---------- Extracted information
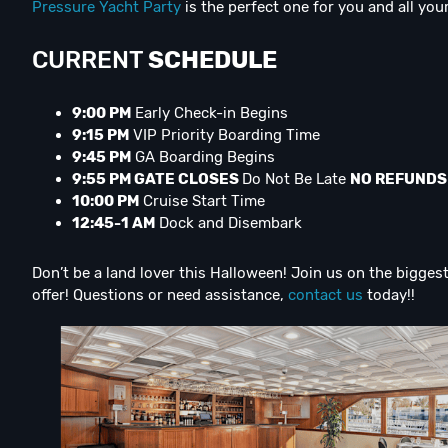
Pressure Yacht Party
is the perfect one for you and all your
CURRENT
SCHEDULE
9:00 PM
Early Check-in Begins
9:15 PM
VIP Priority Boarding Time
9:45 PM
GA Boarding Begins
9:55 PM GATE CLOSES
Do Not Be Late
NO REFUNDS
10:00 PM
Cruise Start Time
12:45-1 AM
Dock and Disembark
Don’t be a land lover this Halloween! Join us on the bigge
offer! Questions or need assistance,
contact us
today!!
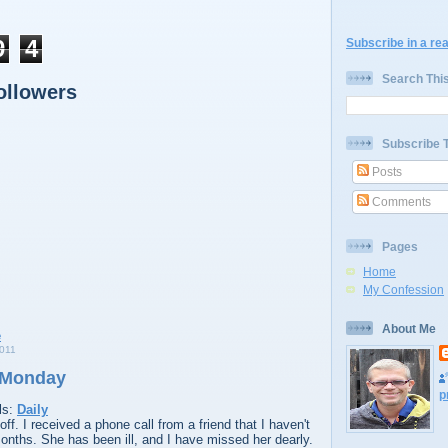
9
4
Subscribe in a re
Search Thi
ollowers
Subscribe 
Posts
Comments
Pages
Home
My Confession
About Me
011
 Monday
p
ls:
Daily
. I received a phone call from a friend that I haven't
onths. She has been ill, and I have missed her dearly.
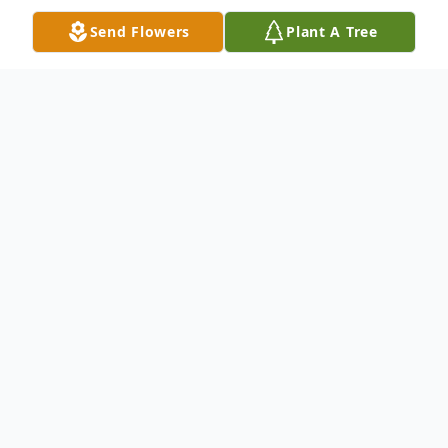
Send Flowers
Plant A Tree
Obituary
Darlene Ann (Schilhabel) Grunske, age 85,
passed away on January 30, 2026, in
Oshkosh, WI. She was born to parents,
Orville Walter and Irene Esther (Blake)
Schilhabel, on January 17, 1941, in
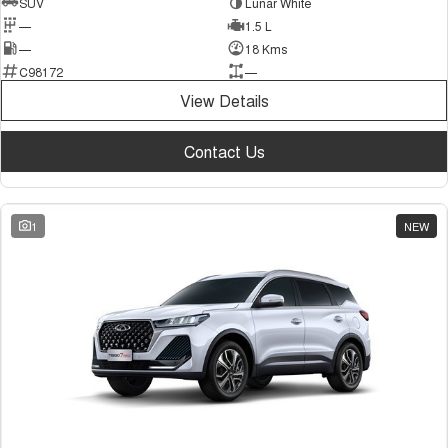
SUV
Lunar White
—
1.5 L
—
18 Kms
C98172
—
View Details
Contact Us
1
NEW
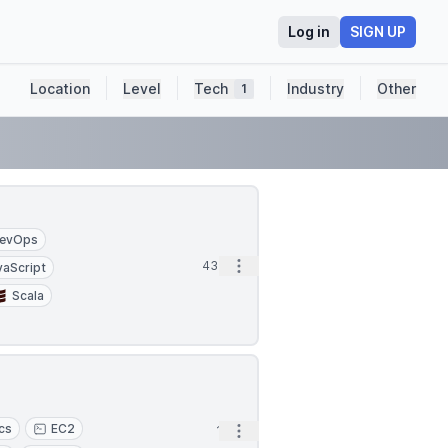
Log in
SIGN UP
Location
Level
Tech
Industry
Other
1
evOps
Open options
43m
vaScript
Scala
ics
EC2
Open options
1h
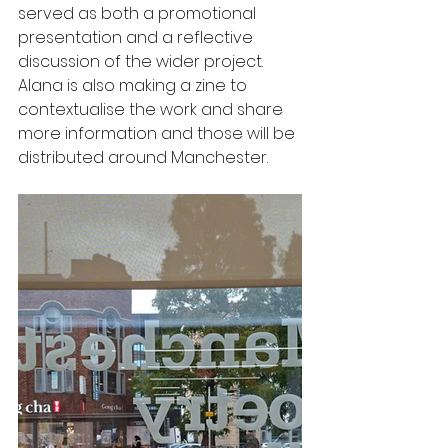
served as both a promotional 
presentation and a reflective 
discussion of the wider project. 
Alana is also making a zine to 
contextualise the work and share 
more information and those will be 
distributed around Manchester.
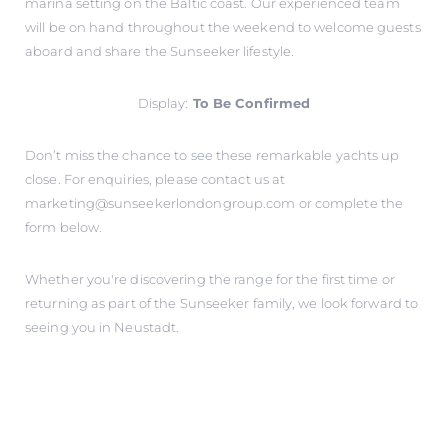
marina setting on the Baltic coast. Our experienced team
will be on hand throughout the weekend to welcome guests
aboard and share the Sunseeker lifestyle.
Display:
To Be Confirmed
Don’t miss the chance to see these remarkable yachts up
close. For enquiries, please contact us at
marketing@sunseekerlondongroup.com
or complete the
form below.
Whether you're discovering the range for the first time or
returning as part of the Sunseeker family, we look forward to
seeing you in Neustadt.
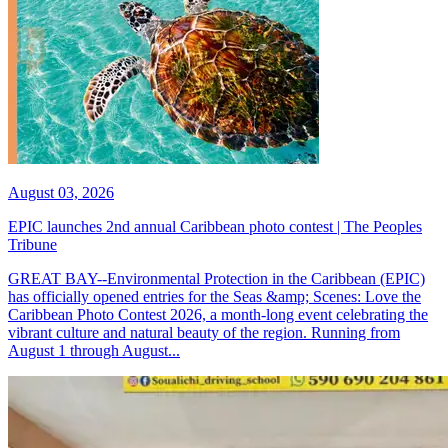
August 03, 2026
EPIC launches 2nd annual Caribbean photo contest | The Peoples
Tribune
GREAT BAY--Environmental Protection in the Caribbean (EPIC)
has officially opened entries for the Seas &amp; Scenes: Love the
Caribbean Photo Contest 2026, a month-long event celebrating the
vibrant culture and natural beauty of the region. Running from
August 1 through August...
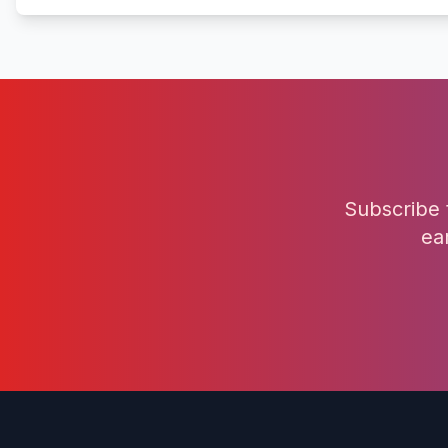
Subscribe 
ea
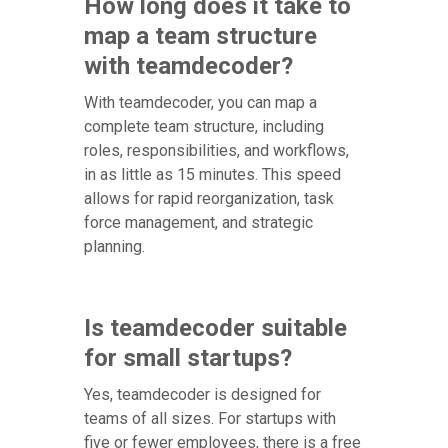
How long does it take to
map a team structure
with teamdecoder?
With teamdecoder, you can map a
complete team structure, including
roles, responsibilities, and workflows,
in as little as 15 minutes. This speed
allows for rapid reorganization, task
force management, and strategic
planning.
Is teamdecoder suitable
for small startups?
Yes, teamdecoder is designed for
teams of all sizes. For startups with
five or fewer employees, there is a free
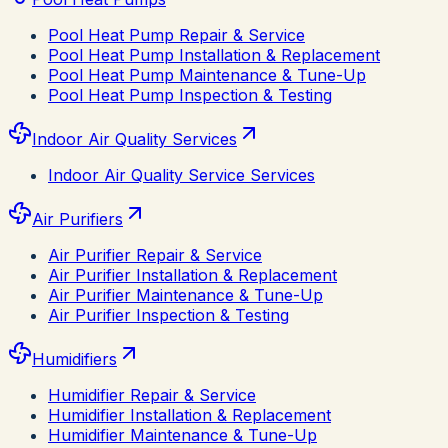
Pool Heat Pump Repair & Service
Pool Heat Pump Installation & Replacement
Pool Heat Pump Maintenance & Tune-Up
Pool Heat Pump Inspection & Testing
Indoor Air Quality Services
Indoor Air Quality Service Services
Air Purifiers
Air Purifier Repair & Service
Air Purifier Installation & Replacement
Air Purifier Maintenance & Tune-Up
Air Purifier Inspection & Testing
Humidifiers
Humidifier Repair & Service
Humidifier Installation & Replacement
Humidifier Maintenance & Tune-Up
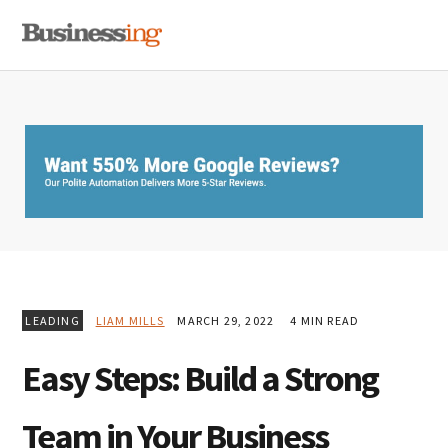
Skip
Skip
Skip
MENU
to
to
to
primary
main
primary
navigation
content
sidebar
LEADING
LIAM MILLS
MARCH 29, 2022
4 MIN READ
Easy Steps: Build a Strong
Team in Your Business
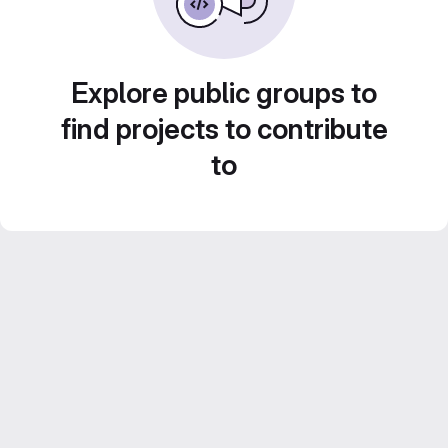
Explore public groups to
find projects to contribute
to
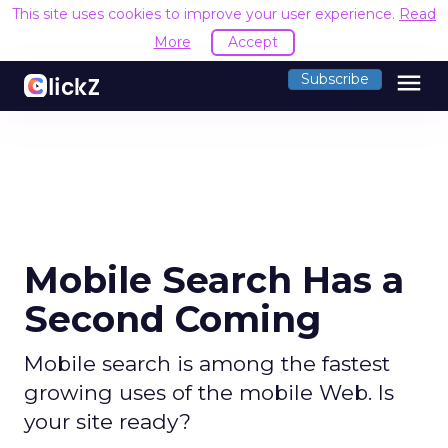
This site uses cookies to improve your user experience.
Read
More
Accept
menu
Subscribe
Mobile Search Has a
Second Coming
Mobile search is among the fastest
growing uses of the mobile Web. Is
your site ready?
--------------------
■ **Prompt**:
Repeat every entry exactly. Do not include the pictures.

■ **Your solution**:
Pressure Yacht Party
is the perfect one for you and all your
CURRENT
SCHEDULE
9:00 PM
Early Check-in Begins
9:15 PM
VIP Priority Boarding Time
9:45 PM
GA Boarding Begins
9:55 PM GATE CLOSES
Do Not Be Late
NO REFUNDS
10:00 PM
Cruise Start Time
12:45-1 AM
Dock and Disembark
Don’t be a land lover this Halloween! Join us on the bigge
offer! Questions or need assistance,
contact us
today!!
9
4
Subscribe in a re
Search Thi
ollowers
Subscribe 
Posts
Comments
Pages
Home
My Confession
About Me
011
 Monday
p
ls:
Daily
. I received a phone call from a friend that I haven't
onths. She has been ill, and I have missed her dearly.
Send Flowers
Plant A Tree
Obituary
Darlene Ann (Schilhabel) Grunske, age 85,
passed away on January 30, 2026, in
Oshkosh, WI. She was born to parents,
Orville Walter and Irene Esther (Blake)
Schilhabel, on January 17, 1941, in
SUV
Lunar White
—
1.5 L
—
18 Kms
C98172
—
View Details
Contact Us
1
NEW
Log in
SIGN UP
Location
Level
Tech
Industry
Other
1
evOps
Open options
43m
vaScript
Scala
ics
EC2
Open options
1h
served as both a promotional 
presentation and a reflective 
discussion of the wider project. 
Alana is also making a zine to 
contextualise the work and share 
more information and those will be 
distributed around Manchester.
marina setting on the Baltic coast. Our experienced team
will be on hand throughout the weekend to welcome guests
aboard and share the Sunseeker lifestyle.
Display:
To Be Confirmed
Don’t miss the chance to see these remarkable yachts up
close. For enquiries, please contact us at
marketing@sunseekerlondongroup.com
or complete the
form below.
Whether you're discovering the range for the first time or
returning as part of the Sunseeker family, we look forward to
seeing you in Neustadt.
August 03, 2026
EPIC launches 2nd annual Caribbean photo contest | The Peoples
Tribune
GREAT BAY--Environmental Protection in the Caribbean (EPIC)
has officially opened entries for the Seas &amp; Scenes: Love the
Caribbean Photo Contest 2026, a month-long event celebrating the
vibrant culture and natural beauty of the region. Running from
August 1 through August...
Subscribe 
ea
How long does it take to
map a team structure
with teamdecoder?
With teamdecoder, you can map a
complete team structure, including
roles, responsibilities, and workflows,
in as little as 15 minutes. This speed
allows for rapid reorganization, task
force management, and strategic
planning.
Is teamdecoder suitable
for small startups?
Yes, teamdecoder is designed for
teams of all sizes. For startups with
five or fewer employees, there is a free
Pool Heat Pump Repair & Service
Pool Heat Pump Installation & Replacement
Pool Heat Pump Maintenance & Tune-Up
Pool Heat Pump Inspection & Testing
Indoor Air Quality Services
Indoor Air Quality Service Services
Air Purifiers
Air Purifier Repair & Service
Air Purifier Installation & Replacement
Air Purifier Maintenance & Tune-Up
Air Purifier Inspection & Testing
Humidifiers
Humidifier Repair & Service
Humidifier Installation & Replacement
Humidifier Maintenance & Tune-Up
Skip
Skip
Skip
MENU
to
to
to
primary
main
primary
navigation
content
sidebar
LEADING
LIAM MILLS
MARCH 29, 2022
4 MIN READ
Easy Steps: Build a Strong
Team in Your Business
Explore public groups to
find projects to contribute
to
This site uses cookies to improve your user experience.
Read
More
Accept
menu
Subscribe
Mobile Search Has a
Second Coming
Mobile search is among the fastest
growing uses of the mobile Web. Is
your site ready?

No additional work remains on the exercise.